Ask HN: Mailing list solutions? - cconstantin
Any recommended solutions for creating and managing a mailing list for a personal project?
======
frabrunelle
[https://buttondown.email/](https://buttondown.email/)

I haven't used it yet, but I'm planning to use it for a personal project. I
like that it has built-in support for Markdown.

------
vfulco2
Mailchimp has turned out to be chock-full of functionality for my first
experiments with a drip email marketing/educational campaign for my
resume/LinkedIn Profiles/career counseling biz. Free up to 2000 subs and a ton
of different templates to choose from.

------
flaviocopes
For a simple mailing list, I'd use TinyLetter or buttondown.email, they are
both great. The latter lets you write in Markdown, pretty convenient.

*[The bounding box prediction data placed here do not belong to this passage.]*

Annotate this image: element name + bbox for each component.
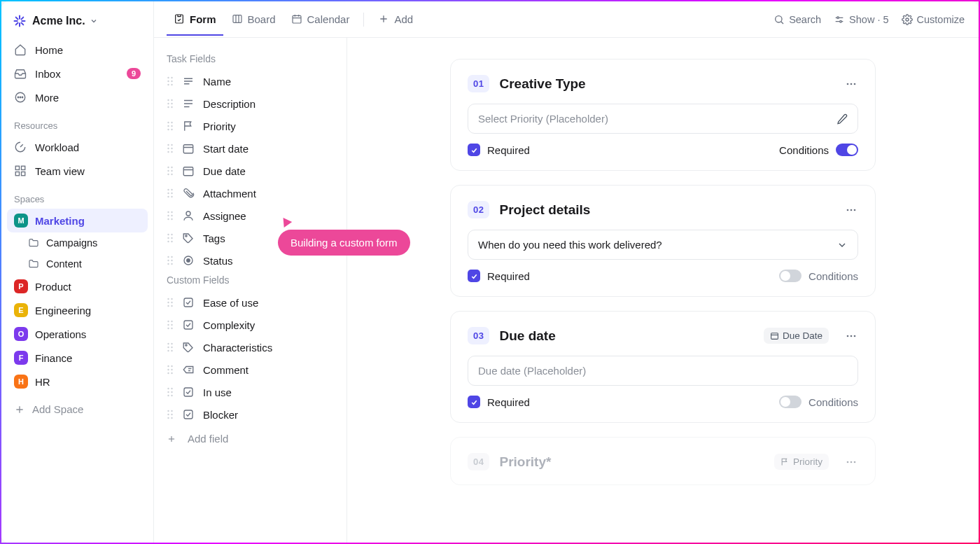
svg-point-149 (850, 209, 853, 211)
nav-inbox[interactable]: Inbox 9 (7, 62, 148, 85)
content: Task Fields Name Description Priority St… (154, 38, 979, 543)
svg-point-150 (854, 209, 856, 211)
svg-rect-135 (184, 388, 192, 396)
question-card-2[interactable]: 02 Project details When do you need this… (450, 185, 876, 297)
field-row[interactable]: Due date (161, 160, 340, 182)
more-horizontal-icon[interactable] (844, 203, 858, 217)
question-card-3[interactable]: 03 Due date Due Date Due date (Placehold… (450, 311, 876, 423)
field-type-icon (182, 319, 195, 331)
svg-point-130 (171, 388, 172, 389)
more-horizontal-icon[interactable] (844, 77, 858, 91)
nav-teamview-label: Team view (35, 165, 85, 177)
customize-button[interactable]: Customize (902, 14, 965, 25)
tab-form[interactable]: Form (167, 4, 223, 36)
field-row[interactable]: Description (161, 92, 340, 115)
space-label: Engineering (35, 305, 91, 316)
show-button[interactable]: Show · 5 (834, 14, 888, 25)
nav-more[interactable]: More (7, 85, 148, 109)
svg-point-132 (171, 391, 172, 393)
question-input[interactable]: Select Priority (Placeholder) (468, 104, 858, 134)
more-horizontal-icon[interactable] (844, 329, 858, 343)
grip-icon (167, 120, 174, 132)
question-card-4[interactable]: 04 Priority* Priority (450, 437, 876, 485)
field-label: In use (203, 386, 232, 398)
field-row[interactable]: Blocker (161, 403, 340, 426)
conditions-toggle[interactable]: Conditions (779, 270, 858, 282)
svg-point-90 (171, 241, 172, 242)
field-row[interactable]: Status (161, 249, 340, 272)
svg-rect-106 (184, 298, 192, 307)
svg-rect-13 (22, 166, 25, 169)
space-marketing[interactable]: M Marketing (7, 209, 148, 232)
field-type-icon (182, 165, 195, 177)
field-label: Description (203, 98, 255, 110)
svg-point-122 (171, 365, 172, 367)
field-row[interactable]: Priority (161, 115, 340, 137)
field-type-icon (182, 97, 195, 110)
required-checkbox[interactable]: Required (468, 270, 530, 282)
svg-point-78 (167, 211, 169, 213)
nav-teamview[interactable]: Team view (7, 159, 148, 183)
question-card-1[interactable]: 01 Creative Type Select Priority (Placeh… (450, 59, 876, 171)
field-label: Status (203, 255, 233, 267)
field-row[interactable]: In use (161, 381, 340, 403)
space-finance[interactable]: F Finance (7, 346, 148, 370)
svg-point-50 (167, 122, 169, 123)
space-product[interactable]: P Product (7, 274, 148, 298)
svg-point-10 (20, 97, 21, 98)
nav-home[interactable]: Home (7, 38, 148, 62)
folder-campaigns[interactable]: Campaigns (7, 232, 148, 253)
more-horizontal-icon[interactable] (844, 455, 858, 469)
required-checkbox[interactable]: Required (468, 396, 530, 408)
svg-point-87 (167, 237, 169, 239)
add-field-button[interactable]: Add field (161, 426, 340, 452)
folder-content[interactable]: Content (7, 253, 148, 274)
field-row[interactable]: Complexity (161, 314, 340, 336)
svg-rect-19 (233, 15, 241, 23)
field-type-icon (182, 296, 195, 309)
question-select[interactable]: When do you need this work delivered? (468, 230, 858, 260)
add-space-button[interactable]: Add Space (7, 396, 148, 422)
search-button[interactable]: Search (774, 14, 821, 25)
checkbox-icon (468, 270, 480, 282)
svg-point-121 (167, 365, 169, 367)
field-row[interactable]: Ease of use (161, 291, 340, 314)
svg-point-157 (850, 461, 853, 463)
svg-line-6 (22, 18, 24, 20)
svg-rect-12 (15, 166, 19, 169)
conditions-toggle[interactable]: Conditions (779, 144, 858, 156)
form-canvas: 01 Creative Type Select Priority (Placeh… (347, 38, 979, 543)
tab-add-view[interactable]: Add (371, 4, 420, 36)
field-label: Tags (203, 232, 225, 244)
space-hr[interactable]: H HR (7, 370, 148, 393)
svg-point-81 (171, 215, 172, 216)
space-operations[interactable]: O Operations (7, 322, 148, 346)
tab-label: Form (190, 13, 216, 25)
nav-workload[interactable]: Workload (7, 135, 148, 159)
field-row[interactable]: Attachment (161, 182, 340, 204)
resources-heading: Resources (7, 109, 148, 135)
field-row[interactable]: Characteristics (161, 336, 340, 358)
svg-point-123 (167, 369, 169, 370)
field-row[interactable]: Start date (161, 137, 340, 160)
edit-icon[interactable] (836, 113, 848, 125)
svg-point-95 (171, 260, 172, 261)
tab-calendar[interactable]: Calendar (284, 4, 357, 36)
required-label: Required (487, 396, 530, 408)
field-row[interactable]: Name (161, 70, 340, 92)
space-badge: H (14, 375, 28, 389)
checkbox-icon (468, 396, 480, 408)
grip-icon (167, 210, 174, 221)
field-row[interactable]: Comment (161, 358, 340, 381)
space-engineering[interactable]: E Engineering (7, 298, 148, 322)
question-number: 03 (468, 327, 489, 344)
field-row[interactable]: Assignee (161, 204, 340, 227)
workspace-switcher[interactable]: Acme Inc. (7, 10, 148, 38)
question-input[interactable]: Due date (Placeholder) (468, 356, 858, 386)
conditions-toggle[interactable]: Conditions (779, 396, 858, 408)
svg-point-116 (167, 347, 169, 348)
field-row[interactable]: Tags (161, 227, 340, 249)
svg-point-34 (906, 18, 909, 21)
required-checkbox[interactable]: Required (468, 144, 530, 156)
tab-board[interactable]: Board (225, 4, 283, 36)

Seva (formerly ConvertKit) if you need more automation and you need to manage
different segments.

------
wingerlang
Maybe TinyLetter [https://www.tinyletter.com/](https://www.tinyletter.com/)
(by mailchimp)

------
soulchild37
[https://tinyletter.com](https://tinyletter.com) , free subservice from
MailChimp

------
slater
mailchimp is free for small projects

[https://mailchimp.com/pricing/](https://mailchimp.com/pricing/)